What you should do
Without including any images, please transcribe all the lines below exactly.

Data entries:
◆ ◆ ◆ ◆ ◆
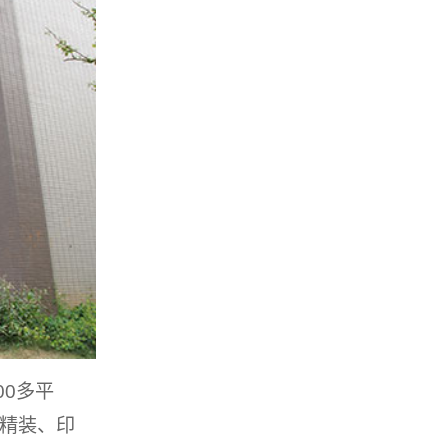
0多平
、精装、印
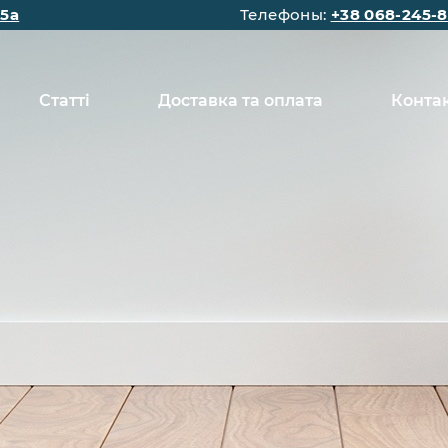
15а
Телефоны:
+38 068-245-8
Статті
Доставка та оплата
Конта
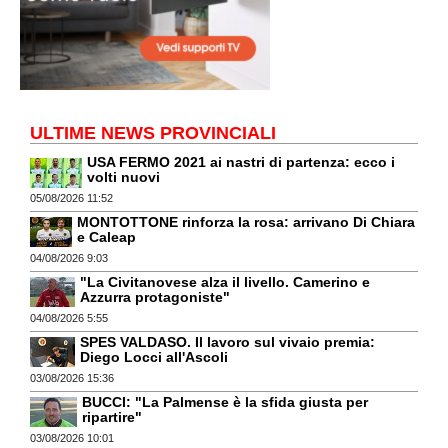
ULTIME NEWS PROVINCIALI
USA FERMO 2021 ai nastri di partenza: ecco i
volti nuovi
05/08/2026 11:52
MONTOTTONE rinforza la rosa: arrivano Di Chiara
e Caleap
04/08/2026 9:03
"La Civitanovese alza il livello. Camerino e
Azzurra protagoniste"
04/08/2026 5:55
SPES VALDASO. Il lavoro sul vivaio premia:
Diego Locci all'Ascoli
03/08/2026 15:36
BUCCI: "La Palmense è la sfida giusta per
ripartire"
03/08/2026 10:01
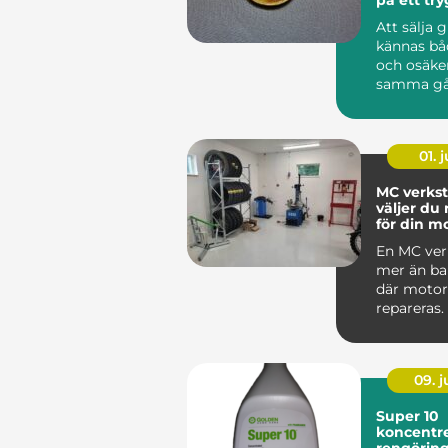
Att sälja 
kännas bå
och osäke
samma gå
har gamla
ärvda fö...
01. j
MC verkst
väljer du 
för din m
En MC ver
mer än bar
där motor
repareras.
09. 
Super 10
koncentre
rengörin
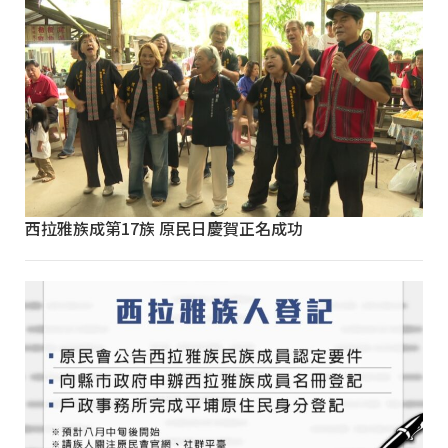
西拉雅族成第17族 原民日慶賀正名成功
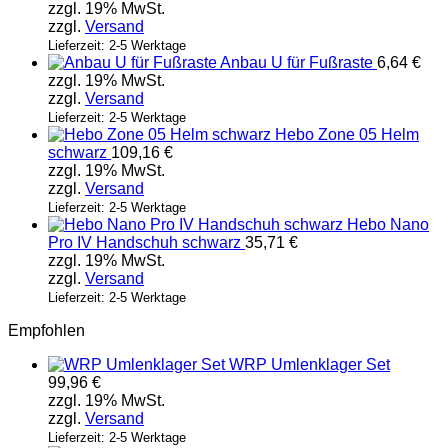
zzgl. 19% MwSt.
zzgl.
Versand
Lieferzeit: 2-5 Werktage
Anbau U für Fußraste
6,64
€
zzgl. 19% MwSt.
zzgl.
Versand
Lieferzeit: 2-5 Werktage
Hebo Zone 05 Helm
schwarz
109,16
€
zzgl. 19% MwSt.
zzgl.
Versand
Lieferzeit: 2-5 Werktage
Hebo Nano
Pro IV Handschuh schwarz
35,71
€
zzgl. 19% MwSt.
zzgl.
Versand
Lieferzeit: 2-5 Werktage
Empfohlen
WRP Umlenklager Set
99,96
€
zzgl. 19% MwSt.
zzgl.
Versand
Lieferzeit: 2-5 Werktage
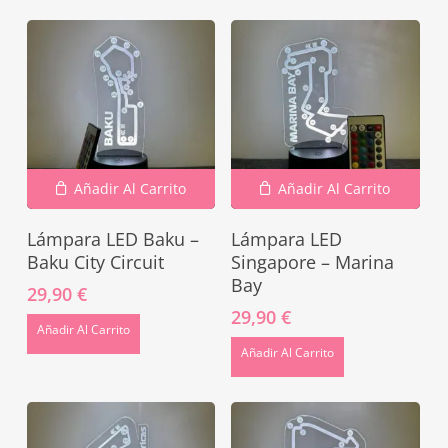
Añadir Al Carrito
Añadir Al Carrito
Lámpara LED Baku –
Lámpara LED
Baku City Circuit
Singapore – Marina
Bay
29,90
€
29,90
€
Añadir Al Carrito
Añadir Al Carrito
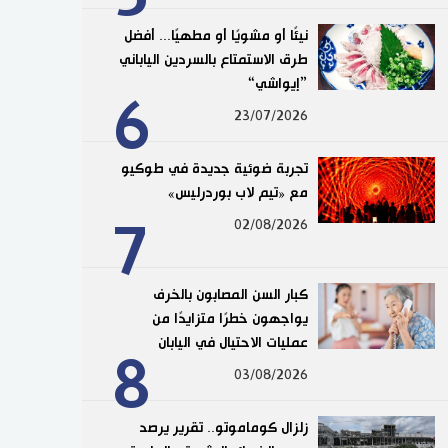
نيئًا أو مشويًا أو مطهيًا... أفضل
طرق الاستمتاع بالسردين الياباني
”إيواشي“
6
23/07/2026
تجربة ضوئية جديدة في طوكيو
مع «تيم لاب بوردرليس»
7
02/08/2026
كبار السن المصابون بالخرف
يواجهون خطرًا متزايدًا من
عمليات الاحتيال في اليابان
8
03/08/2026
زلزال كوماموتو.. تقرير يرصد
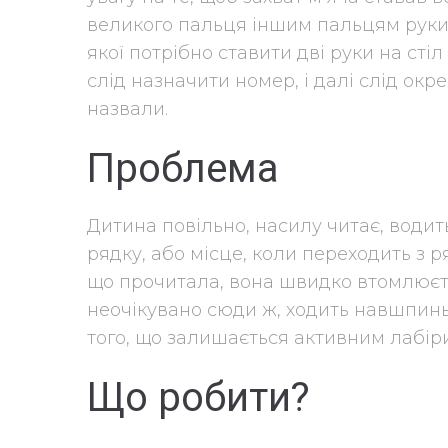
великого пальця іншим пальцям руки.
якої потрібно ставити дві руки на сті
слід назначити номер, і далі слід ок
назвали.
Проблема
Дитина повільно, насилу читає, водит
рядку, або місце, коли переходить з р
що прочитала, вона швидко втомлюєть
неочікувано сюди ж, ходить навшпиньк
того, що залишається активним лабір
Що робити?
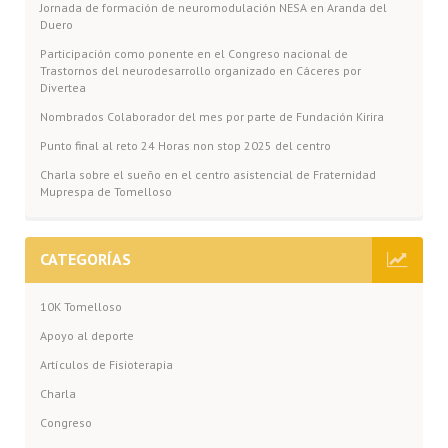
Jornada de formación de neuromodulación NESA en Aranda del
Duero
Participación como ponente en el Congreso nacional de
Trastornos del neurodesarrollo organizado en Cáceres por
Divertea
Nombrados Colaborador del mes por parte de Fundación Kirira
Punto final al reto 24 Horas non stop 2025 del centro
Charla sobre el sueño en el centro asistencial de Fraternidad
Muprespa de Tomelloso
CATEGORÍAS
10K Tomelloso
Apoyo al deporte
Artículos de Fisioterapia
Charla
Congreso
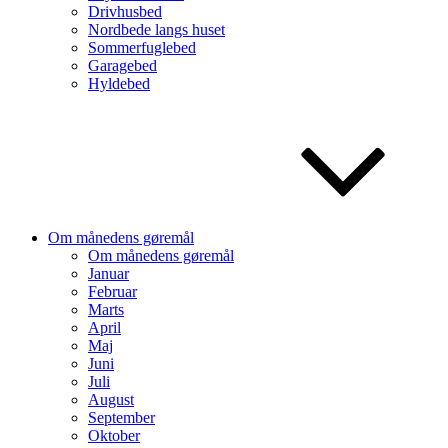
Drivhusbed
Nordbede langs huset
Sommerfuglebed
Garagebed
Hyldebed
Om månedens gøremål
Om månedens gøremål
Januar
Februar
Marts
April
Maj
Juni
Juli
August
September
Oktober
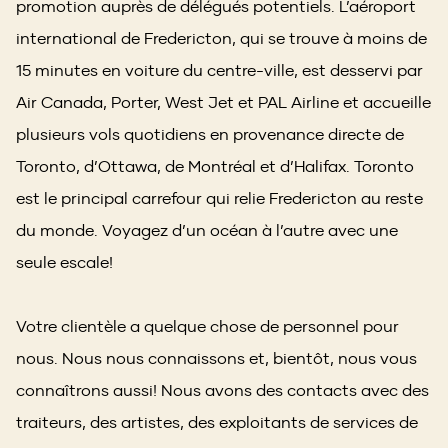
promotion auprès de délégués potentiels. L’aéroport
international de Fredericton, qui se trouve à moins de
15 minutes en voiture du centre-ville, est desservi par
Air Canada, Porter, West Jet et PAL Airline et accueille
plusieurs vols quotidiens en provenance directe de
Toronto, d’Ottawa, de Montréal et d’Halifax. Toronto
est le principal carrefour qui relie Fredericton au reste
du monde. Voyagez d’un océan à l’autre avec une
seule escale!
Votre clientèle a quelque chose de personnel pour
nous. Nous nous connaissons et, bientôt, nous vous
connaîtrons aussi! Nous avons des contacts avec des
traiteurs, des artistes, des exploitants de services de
◆ ◆ ◆ ◆ ◆
Solution for this problem
0多平
、精装、印
15а
Телефоны:
+38 068-245-8
Статті
Доставка та оплата
Конта
ULTIME NEWS PROVINCIALI
USA FERMO 2021 ai nastri di partenza: ecco i
volti nuovi
05/08/2026 11:52
MONTOTTONE rinforza la rosa: arrivano Di Chiara
e Caleap
04/08/2026 9:03
"La Civitanovese alza il livello. Camerino e
Azzurra protagoniste"
04/08/2026 5:55
SPES VALDASO. Il lavoro sul vivaio premia:
Diego Locci all'Ascoli
03/08/2026 15:36
BUCCI: "La Palmense è la sfida giusta per
ripartire"
03/08/2026 10:01
Att sälja 
kännas bå
och osäke
samma gå
har gamla
ärvda fö...
01. j
MC verkst
väljer du 
för din m
En MC ver
mer än bar
där motor
repareras.
09. 
Super 10
koncentre
rengörin
西拉雅族成第17族 原民日慶賀正名成功
zzgl. 19% MwSt.
zzgl.
Versand
Lieferzeit: 2-5 Werktage
Anbau U für Fußraste
6,64
€
zzgl. 19% MwSt.
zzgl.
Versand
Lieferzeit: 2-5 Werktage
Hebo Zone 05 Helm
schwarz
109,16
€
zzgl. 19% MwSt.
zzgl.
Versand
Lieferzeit: 2-5 Werktage
Hebo Nano
Pro IV Handschuh schwarz
35,71
€
zzgl. 19% MwSt.
zzgl.
Versand
Lieferzeit: 2-5 Werktage
Empfohlen
WRP Umlenklager Set
99,96
€
zzgl. 19% MwSt.
zzgl.
Versand
Lieferzeit: 2-5 Werktage
Añadir Al Carrito
Añadir Al Carrito
Lámpara LED Baku –
Lámpara LED
Baku City Circuit
Singapore – Marina
Bay
29,90
€
29,90
€
Añadir Al Carrito
Añadir Al Carrito
نيئًا أو مشويًا أو مطهيًا... أفضل
طرق الاستمتاع بالسردين الياباني
”إيواشي“
6
23/07/2026
تجربة ضوئية جديدة في طوكيو
مع «تيم لاب بوردرليس»
7
02/08/2026
كبار السن المصابون بالخرف
يواجهون خطرًا متزايدًا من
عمليات الاحتيال في اليابان
8
03/08/2026
زلزال كوماموتو.. تقرير يرصد
великого пальця іншим пальцям руки.
якої потрібно ставити дві руки на сті
слід назначити номер, і далі слід ок
назвали.
Проблема
Дитина повільно, насилу читає, водит
рядку, або місце, коли переходить з р
що прочитала, вона швидко втомлюєть
неочікувано сюди ж, ходить навшпиньк
того, що залишається активним лабір
Що робити?
Jornada de formación de neuromodulación NESA en Aranda del
Duero
Participación como ponente en el Congreso nacional de
Trastornos del neurodesarrollo organizado en Cáceres por
Divertea
Nombrados Colaborador del mes por parte de Fundación Kirira
Punto final al reto 24 Horas non stop 2025 del centro
Charla sobre el sueño en el centro asistencial de Fraternidad
Muprespa de Tomelloso
CATEGORÍAS
10K Tomelloso
Apoyo al deporte
Artículos de Fisioterapia
Charla
Congreso
Drivhusbed
Nordbede langs huset
Sommerfuglebed
Garagebed
Hyldebed
Om månedens gøremål
Om månedens gøremål
Januar
Februar
Marts
April
Maj
Juni
Juli
August
September
Oktober
promotion auprès de délégués potentiels. L’aéroport
international de Fredericton, qui se trouve à moins de
15 minutes en voiture du centre-ville, est desservi par
Air Canada, Porter, West Jet et PAL Airline et accueille
plusieurs vols quotidiens en provenance directe de
Toronto, d’Ottawa, de Montréal et d’Halifax. Toronto
est le principal carrefour qui relie Fredericton au reste
du monde. Voyagez d’un océan à l’autre avec une
seule escale!
Votre clientèle a quelque chose de personnel pour
nous. Nous nous connaissons et, bientôt, nous vous
connaîtrons aussi! Nous avons des contacts avec des
traiteurs, des artistes, des exploitants de services de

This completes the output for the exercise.